Nantes Université, École Centrale Nantes, CNRS, LS2N, UMR 6004, Nantes, France.
Nantes Université, CNRS, INSERM, l'institut du thorax, F-44000 Nantes, France.
mSystems. 2022 Aug 30;7(4):e0043222. doi: 10.1128/msystems.00432-22. Epub 2022 Jun 15.
Metagenome-assembled genomes (MAGs) represent individual genomes recovered from metagenomic data. MAGs are extremely useful to analyze uncultured microbial genomic diversity, as well as to characterize associated functional and metabolic potential in natural environments. Recent computational developments have considerably improved MAG reconstruction but also emphasized several limitations, such as the nonbinning of sequence regions with repetitions or distinct nucleotidic composition. Different assembly and binning strategies are often used; however, it still remains unclear which assembly strategy, in combination with which binning approach, offers the best performance for MAG recovery. Several workflows have been proposed in order to reconstruct MAGs, but users are usually limited to single-metagenome assembly or need to manually define sets of metagenomes to coassemble prior to genome binning. Here, we present MAGNETO, an automated workflow dedicated to MAG reconstruction, which includes a fully-automated coassembly step informed by optimal clustering of metagenomic distances, and implements complementary genome binning strategies, for improving MAG recovery. MAGNETO is implemented as a Snakemake workflow and is available at: https://gitlab.univ-nantes.fr/bird_pipeline_registry/magneto. Genome-resolved metagenomics has led to the discovery of previously untapped biodiversity within the microbial world. As the development of computational methods for the recovery of genomes from metagenomes continues, existing strategies need to be evaluated and compared to eventually lead to standardized computational workflows. In this study, we compared commonly used assembly and binning strategies and assessed their performance using both simulated and real metagenomic data sets. We propose a novel approach to automate coassembly, avoiding the requirement for knowledge to combine metagenomic information. The comparison against a previous coassembly approach demonstrates a strong impact of this step on genome binning results, but also the benefits of informing coassembly for improving the quality of recovered genomes. MAGNETO integrates complementary assembly-binning strategies to optimize genome reconstruction and provides a complete reads-to-genomes workflow for the growing microbiome research community.
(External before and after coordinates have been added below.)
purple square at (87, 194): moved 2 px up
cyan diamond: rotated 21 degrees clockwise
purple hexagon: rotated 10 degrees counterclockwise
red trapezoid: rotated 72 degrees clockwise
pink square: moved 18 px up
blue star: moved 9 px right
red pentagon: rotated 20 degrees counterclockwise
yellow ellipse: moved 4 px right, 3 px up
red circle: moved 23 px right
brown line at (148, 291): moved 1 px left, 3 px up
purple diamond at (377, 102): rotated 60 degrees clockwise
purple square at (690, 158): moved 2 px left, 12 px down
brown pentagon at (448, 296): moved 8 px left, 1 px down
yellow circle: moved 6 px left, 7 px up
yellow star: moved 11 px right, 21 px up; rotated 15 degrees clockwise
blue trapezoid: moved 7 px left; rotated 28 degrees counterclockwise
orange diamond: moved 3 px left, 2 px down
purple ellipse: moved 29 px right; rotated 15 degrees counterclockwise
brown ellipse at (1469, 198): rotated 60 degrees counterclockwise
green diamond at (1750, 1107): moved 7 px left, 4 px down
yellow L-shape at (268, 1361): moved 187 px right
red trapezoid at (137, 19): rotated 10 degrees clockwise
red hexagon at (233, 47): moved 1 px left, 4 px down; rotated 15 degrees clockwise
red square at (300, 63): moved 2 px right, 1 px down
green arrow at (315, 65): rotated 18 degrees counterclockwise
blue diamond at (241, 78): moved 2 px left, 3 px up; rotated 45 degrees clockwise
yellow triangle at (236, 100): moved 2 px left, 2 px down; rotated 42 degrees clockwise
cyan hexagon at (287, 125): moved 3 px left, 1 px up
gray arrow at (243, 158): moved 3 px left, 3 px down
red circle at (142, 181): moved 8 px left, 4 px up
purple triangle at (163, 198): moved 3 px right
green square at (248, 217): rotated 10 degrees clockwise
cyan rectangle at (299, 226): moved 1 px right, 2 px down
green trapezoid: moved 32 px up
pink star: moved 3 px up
宏基因组组装基因组(MAGs)代表从宏基因组数据中恢复的单个基因组。MAGs 非常有助于分析未培养微生物基因组多样性,以及描述自然环境中相关的功能和代谢潜力。最近的计算发展极大地提高了 MAG 的重建能力,但也强调了一些限制,例如具有重复或独特核苷酸组成的序列区域的非分箱。通常使用不同的组装和分箱策略;然而,对于 MAG 恢复,哪种组装策略与哪种分箱方法相结合提供最佳性能,仍然不清楚。已经提出了几种用于重建 MAG 的工作流程,但用户通常仅限于单宏基因组组装,或者需要在进行基因组分箱之前手动定义要共同组装的一组宏基因组。在这里,我们提出了 MAGNETO,这是一个专门用于 MAG 重建的自动化工作流程,它包括一个完全自动化的共同组装步骤,该步骤由基于最佳聚类的宏基因组距离信息提供,并且实现了互补的基因组分箱策略,用于提高 MAG 恢复能力。MAGNETO 作为一个 Snakemake 工作流程实现,并可在以下网址获得:https://gitlab.univ-nantes.fr/bird_pipeline_registry/magneto。 基因组解析宏基因组学导致了微生物世界中以前未开发的生物多样性的发现。随着从宏基因组中恢复基因组的计算方法的不断发展,现有的策略需要进行评估和比较,最终导致标准化的计算工作流程。在这项研究中,我们比较了常用的组装和分箱策略,并使用模拟和真实的宏基因组数据集评估了它们的性能。我们提出了一种新的自动化共同组装方法,避免了对组合宏基因组信息的知识要求。与以前的共同组装方法的比较证明了这一步对基因组分箱结果的强烈影响,但也证明了为提高回收基因组的质量而告知共同组装的好处。MAGNETO 集成了互补的组装-分箱策略,以优化基因组重建,并为不断发展的微生物组研究社区提供了一个完整的从读取到基因组的工作流程。